"""

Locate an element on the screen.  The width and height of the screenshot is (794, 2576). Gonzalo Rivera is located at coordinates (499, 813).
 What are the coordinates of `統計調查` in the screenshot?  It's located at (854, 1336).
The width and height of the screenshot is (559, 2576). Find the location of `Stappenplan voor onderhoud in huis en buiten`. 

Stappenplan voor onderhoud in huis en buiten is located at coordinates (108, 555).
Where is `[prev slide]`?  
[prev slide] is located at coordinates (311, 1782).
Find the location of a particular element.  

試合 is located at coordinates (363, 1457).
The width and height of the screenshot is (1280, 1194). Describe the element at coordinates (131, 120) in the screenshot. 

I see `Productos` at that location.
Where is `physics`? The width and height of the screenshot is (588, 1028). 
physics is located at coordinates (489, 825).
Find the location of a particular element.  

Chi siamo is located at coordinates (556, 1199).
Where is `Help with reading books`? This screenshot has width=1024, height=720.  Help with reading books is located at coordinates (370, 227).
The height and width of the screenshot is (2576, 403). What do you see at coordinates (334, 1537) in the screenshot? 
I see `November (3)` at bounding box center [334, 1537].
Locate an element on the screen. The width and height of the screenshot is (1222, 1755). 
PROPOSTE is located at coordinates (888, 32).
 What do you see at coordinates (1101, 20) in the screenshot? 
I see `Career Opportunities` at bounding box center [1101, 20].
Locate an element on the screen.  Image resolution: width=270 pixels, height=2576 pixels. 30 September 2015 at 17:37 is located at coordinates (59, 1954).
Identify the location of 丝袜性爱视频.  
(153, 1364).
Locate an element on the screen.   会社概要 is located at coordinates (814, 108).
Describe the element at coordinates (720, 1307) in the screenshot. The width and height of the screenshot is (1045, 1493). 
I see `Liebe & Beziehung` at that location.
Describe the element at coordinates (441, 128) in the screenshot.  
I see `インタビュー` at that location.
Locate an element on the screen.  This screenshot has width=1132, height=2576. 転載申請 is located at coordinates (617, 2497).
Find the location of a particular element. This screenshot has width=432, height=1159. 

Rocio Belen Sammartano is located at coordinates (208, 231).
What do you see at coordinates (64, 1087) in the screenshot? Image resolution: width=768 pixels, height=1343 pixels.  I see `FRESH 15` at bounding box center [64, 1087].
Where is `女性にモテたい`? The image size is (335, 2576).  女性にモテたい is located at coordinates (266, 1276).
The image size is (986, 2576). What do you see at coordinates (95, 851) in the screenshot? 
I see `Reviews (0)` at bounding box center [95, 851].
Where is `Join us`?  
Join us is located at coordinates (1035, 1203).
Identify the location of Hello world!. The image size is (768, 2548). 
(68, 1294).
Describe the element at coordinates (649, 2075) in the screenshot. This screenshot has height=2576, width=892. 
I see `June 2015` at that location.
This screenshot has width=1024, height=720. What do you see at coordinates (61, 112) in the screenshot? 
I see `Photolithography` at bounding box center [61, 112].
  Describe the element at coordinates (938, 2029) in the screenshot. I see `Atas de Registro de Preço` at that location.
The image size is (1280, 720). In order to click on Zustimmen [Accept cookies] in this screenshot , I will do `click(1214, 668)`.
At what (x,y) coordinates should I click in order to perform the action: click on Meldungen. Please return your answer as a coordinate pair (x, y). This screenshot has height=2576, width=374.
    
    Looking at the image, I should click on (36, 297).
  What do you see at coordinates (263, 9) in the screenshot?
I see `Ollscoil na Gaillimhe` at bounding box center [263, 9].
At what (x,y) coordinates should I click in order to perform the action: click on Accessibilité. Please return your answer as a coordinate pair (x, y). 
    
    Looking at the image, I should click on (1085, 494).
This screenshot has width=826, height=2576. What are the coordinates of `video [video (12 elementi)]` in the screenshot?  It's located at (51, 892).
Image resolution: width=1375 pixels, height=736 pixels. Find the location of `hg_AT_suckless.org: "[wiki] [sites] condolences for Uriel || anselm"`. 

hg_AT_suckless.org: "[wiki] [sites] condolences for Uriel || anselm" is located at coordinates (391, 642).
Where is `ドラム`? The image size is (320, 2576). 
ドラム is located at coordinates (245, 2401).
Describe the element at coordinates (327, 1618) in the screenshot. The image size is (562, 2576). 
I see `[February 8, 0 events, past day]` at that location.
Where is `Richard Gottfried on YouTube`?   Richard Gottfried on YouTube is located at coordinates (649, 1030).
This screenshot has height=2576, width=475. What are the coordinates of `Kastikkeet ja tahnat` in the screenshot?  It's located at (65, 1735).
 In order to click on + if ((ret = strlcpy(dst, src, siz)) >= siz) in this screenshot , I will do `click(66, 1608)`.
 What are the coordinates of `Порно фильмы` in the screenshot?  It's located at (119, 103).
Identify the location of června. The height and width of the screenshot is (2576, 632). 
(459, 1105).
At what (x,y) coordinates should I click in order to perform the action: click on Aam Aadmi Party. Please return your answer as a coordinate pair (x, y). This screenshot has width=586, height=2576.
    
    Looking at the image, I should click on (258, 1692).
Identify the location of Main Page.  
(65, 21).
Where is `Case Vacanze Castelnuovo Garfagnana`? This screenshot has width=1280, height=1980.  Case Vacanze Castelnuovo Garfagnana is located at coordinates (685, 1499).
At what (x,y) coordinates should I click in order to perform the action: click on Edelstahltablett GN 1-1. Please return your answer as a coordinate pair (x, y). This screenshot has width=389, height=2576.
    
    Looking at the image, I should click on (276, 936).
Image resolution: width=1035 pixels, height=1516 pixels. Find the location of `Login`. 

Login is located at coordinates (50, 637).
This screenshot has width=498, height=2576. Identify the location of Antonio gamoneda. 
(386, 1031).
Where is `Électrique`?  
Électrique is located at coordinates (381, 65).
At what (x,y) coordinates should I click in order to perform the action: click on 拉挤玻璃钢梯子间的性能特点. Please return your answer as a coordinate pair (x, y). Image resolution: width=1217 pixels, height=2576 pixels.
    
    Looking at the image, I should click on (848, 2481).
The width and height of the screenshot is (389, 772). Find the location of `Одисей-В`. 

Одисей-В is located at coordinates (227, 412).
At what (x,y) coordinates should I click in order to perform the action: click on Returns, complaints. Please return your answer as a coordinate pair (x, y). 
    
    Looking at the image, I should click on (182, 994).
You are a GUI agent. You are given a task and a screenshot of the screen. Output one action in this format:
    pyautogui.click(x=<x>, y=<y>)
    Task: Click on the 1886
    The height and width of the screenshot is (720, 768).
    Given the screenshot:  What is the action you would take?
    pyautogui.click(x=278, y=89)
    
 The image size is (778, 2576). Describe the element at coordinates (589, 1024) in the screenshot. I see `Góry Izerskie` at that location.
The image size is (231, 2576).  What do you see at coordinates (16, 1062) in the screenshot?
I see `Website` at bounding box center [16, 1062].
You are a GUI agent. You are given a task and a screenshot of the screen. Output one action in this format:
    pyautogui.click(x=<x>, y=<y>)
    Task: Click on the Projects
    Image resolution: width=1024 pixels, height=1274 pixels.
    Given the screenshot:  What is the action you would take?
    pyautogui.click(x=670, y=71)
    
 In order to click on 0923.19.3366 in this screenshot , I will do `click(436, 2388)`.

"""

● **Problem statement**:
The word to find is "will". Copy every line of the records that holds it.

● **Response to this task**:
The image size is (1280, 720). In order to click on Zustimmen [Accept cookies] in this screenshot , I will do `click(1214, 668)`.
 In order to click on + if ((ret = strlcpy(dst, src, siz)) >= siz) in this screenshot , I will do `click(66, 1608)`.
 In order to click on 0923.19.3366 in this screenshot , I will do `click(436, 2388)`.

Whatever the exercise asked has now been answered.